The Office for Civil Rights (OCR) at the US Department of Health and Human Services (HHS) has reached an early case resolution with the state of Tennessee after it updated its crisis standards of care (CSC) plan to ensure that the criteria does not discriminate against persons based on disability or age.
This is reportedly OCR’s fourth resolution with a state regarding disability discrimination concerns during COVID-19, according to a news release from HHS.
OCR enforces a number of federal antidiscrimination laws, including Section 504 of the Rehabilitation Act of 1973, Title II of the Americans with Disabilities Act, Section 1557 of the Patient Protection and Affordable Care Act, and the Age Discrimination Act of 1975.
OCR received a complaint from Disability Rights Tennessee and other advocacy organizations alleging that Tennessee’s CSC plan, titled “Guidance for the Ethical Allocation of Scarce Resources during a Community-Wide Public Health Emergency as Declared by the Governor of Tennessee” discriminates based on disability. Among other things, complainants alleged that Tennessee’s CSC would unlawfully disqualify individuals with advanced neuromuscular disease, metastatic cancer, traumatic brain injury, dementia, and other disabilities from use of a ventilator in times of scarcity.

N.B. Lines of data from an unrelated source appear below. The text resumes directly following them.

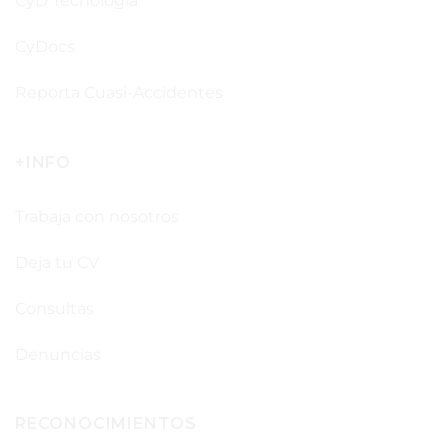
CyD Tecnología
CyDocs
Reporta Cuasi-Accidentes
+INFO
Trabaja con nosotros
Deja tu CV
Consultas
Denuncias
RECONOCIMIENTOS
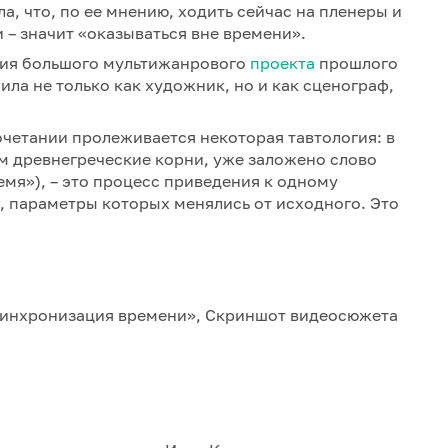
, что, по ее мнению, ходить сейчас на пленеры и
 – значит «оказываться вне времени».
ния большого мультижанрового
проекта
прошлого
ила не только как художник, но и как сценограф,
четании пролеживается некоторая тавтология: в
 древнегреческие корни, уже заложено слово
время»), – это процесс приведения к одному
, параметры которых менялись от исходного. Это
Синхронизация времени», Скриншот видеосюжета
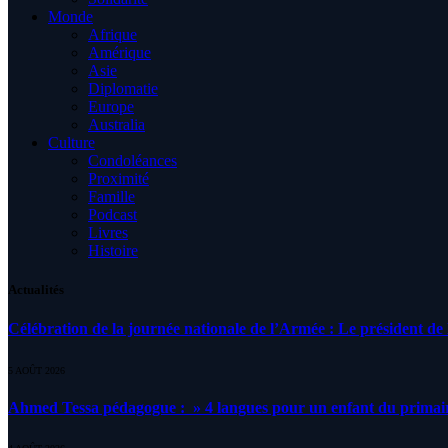
Monde
Afrique
Amérique
Asie
Diplomatie
Europe
Australia
Culture
Condoléances
Proximité
Famille
Podcast
Livres
Histoire
Actualités
Célébration de la journée nationale de l’Armée : Le président de l
5 AOÛT 2026
Ahmed Tessa pédagogue : » 4 langues pour un enfant du primair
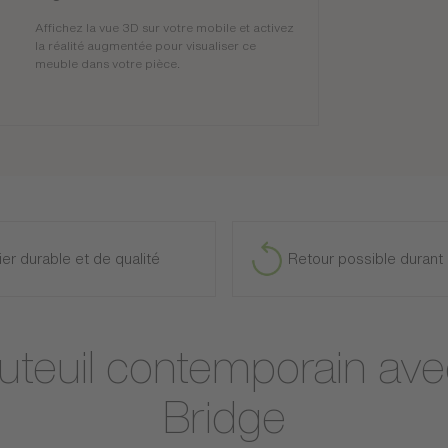
Affichez la vue 3D sur votre mobile et activez
la réalité augmentée pour visualiser ce
meuble dans votre pièce.
ier durable et de qualité
Retour possible durant 
auteuil contemporain ave
Bridge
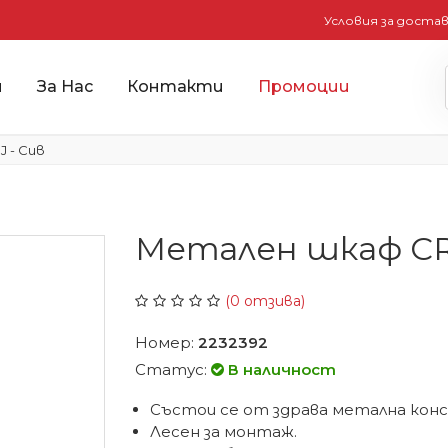
Условия за доста
и
За Нас
Контакти
Промоции
 - Сив
Метален шкаф CR-1
(0 отзива)
Номер:
2232392
Статус:
В наличност
Състои се от здрава метална кон
Лесен за монтаж.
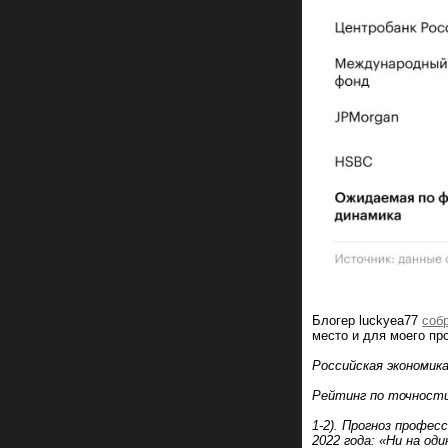
Блогер luckyea77
соб
место и для моего пр
Российская экономика
Рейтинг по точности
1-2). Прогноз профе
2022 года: «Ни на од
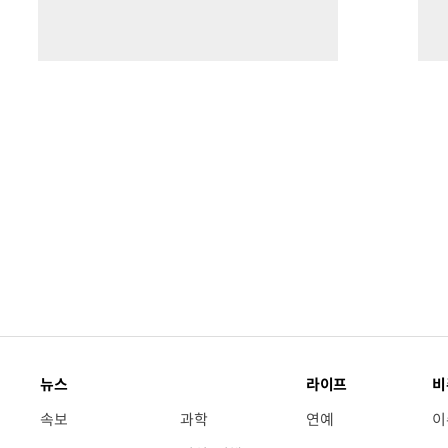
뉴스
라이프
비
속보
과학
연예
이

After OCR provided technical assistance to Tennessee, the state has updated its CSC plan and:
- Clarified that resource-intensity and duration of need on the basis of age or disability should not be used as criteria for the allocation or re-allocation of scarce medical resources. This protects patients who require additional treatment resources due to their age or disability from automatically being given a lower priority to receive life-saving care;
- Removed language permitting the use of a patient’s long-term life expectancy as a factor in the allocation and re-allocation of scarce medical resources, instead indicating that providers should consider only risk of imminent mortality;
- Added language stating that reasonable modifications to the use of the state’s primary instrument for assessing likelihood of short-term survival should be made when necessary for accurate use with patients with underlying disabilities. Such reasonable modifications ensure that people with disabilities are evaluated based on their actual mortality risk, not disability-related characteristics unrelated to their likelihood of survival;
- Removed categorical exclusion criteria that prohibited people with disabilities from receiving care on the basis of their diagnosis, and required individualized assessments of patients based on the best available objective medical evidence; and
- Incorporated language stating that hospitals should not re-allocate personal ventilators brought by a patient to an acute care facility to continue pre-existing personal use with respect to a disability. Under this language, long term ventilator users will be protected from having a ventilator they take with them into a hospital setting taken from them to be given to someone else.
In light of these actions, OCR is closing the complaint as resolved to the satisfaction of all parties involved without any finding of liability, the release continues.
“We commend Tennessee for updating its policies to ensure that hospitals do not deny life-saving care during a crisis based on stereotypes about disabilities or other impermissible factors, Our civil rights laws reflect the principle that we are all created with equal dignity and worth.”